## The records:
────────────────

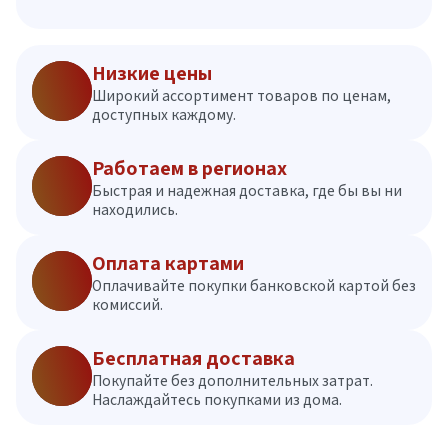
Низкие цены
Широкий ассортимент товаров по ценам,
доступных каждому.
Работаем в регионах
Быстрая и надежная доставка, где бы вы ни
находились.
Оплата картами
Оплачивайте покупки банковской картой без
комиссий.
Бесплатная доставка
Покупайте без дополнительных затрат.
Наслаждайтесь покупками из дома.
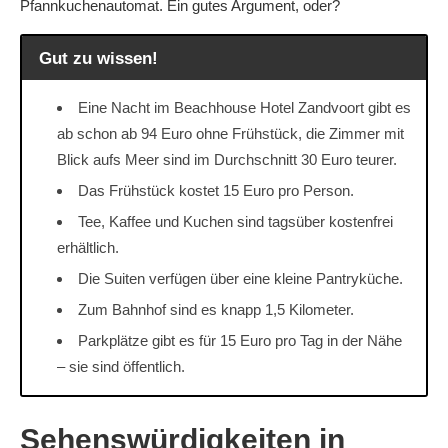
Pfannkuchenautomat. Ein gutes Argument, oder?
Gut zu wissen!
Eine Nacht im Beachhouse Hotel Zandvoort gibt es
ab schon ab 94 Euro ohne Frühstück, die Zimmer mit
Blick aufs Meer sind im Durchschnitt 30 Euro teurer.
Das Frühstück kostet 15 Euro pro Person.
Tee, Kaffee und Kuchen sind tagsüber kostenfrei
erhältlich.
Die Suiten verfügen über eine kleine Pantryküche.
Zum Bahnhof sind es knapp 1,5 Kilometer.
Parkplätze gibt es für 15 Euro pro Tag in der Nähe
– sie sind öffentlich.
Sehenswürdigkeiten in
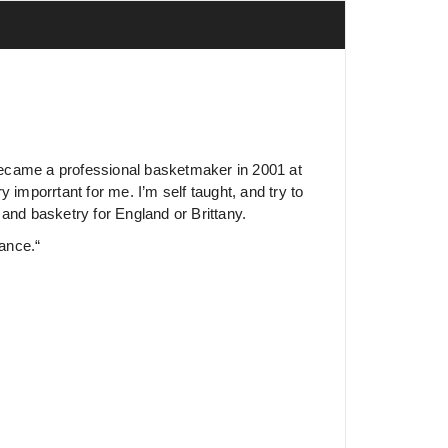
 became a professional basketmaker in 2001 at
y imporrtant for me. I’m self taught, and try to
and basketry for England or Brittany.
rance.“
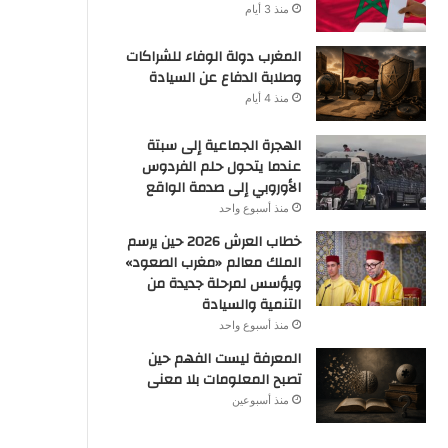
منذ 3 أيام
المغرب دولة الوفاء للشراكات
وصلابة الدفاع عن السيادة
منذ 4 أيام
الهجرة الجماعية إلى سبتة
عندما يتحول حلم الفردوس
الأوروبي إلى صدمة الواقع
منذ أسبوع واحد
خطاب العرش 2026 حين يرسم
الملك معالم «مغرب الصعود»
ويؤسس لمرحلة جديدة من
التنمية والسيادة
منذ أسبوع واحد
المعرفة ليست الفهم حين
تصبح المعلومات بلا معنى
منذ أسبوعين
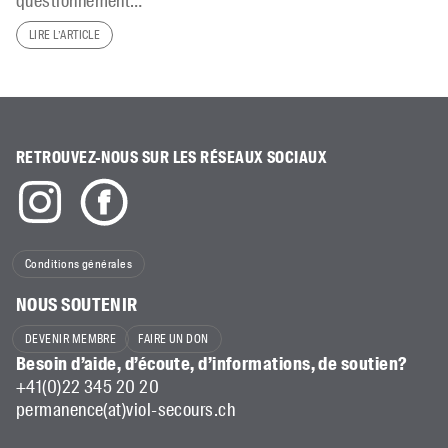
questionnement…
LIRE L’ARTICLE
RETROUVEZ-NOUS SUR LES RÉSEAUX SOCIAUX
Conditions générales
NOUS SOUTENIR
DEVENIR MEMBRE
FAIRE UN DON
Besoin d’aide, d’écoute, d’informations, de soutien?
+41(0)22 345 20 20
permanence(at)viol-secours.ch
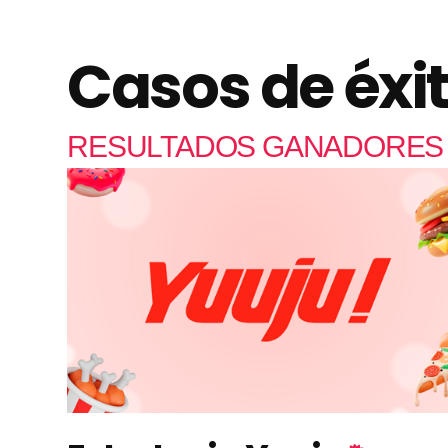
Casos de éxi
RESULTADOS GANADORES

────────────────

## About this exercise:
Figure out how many lines of the data above include "gibt", then give the number and nothing more.

## Solution:
2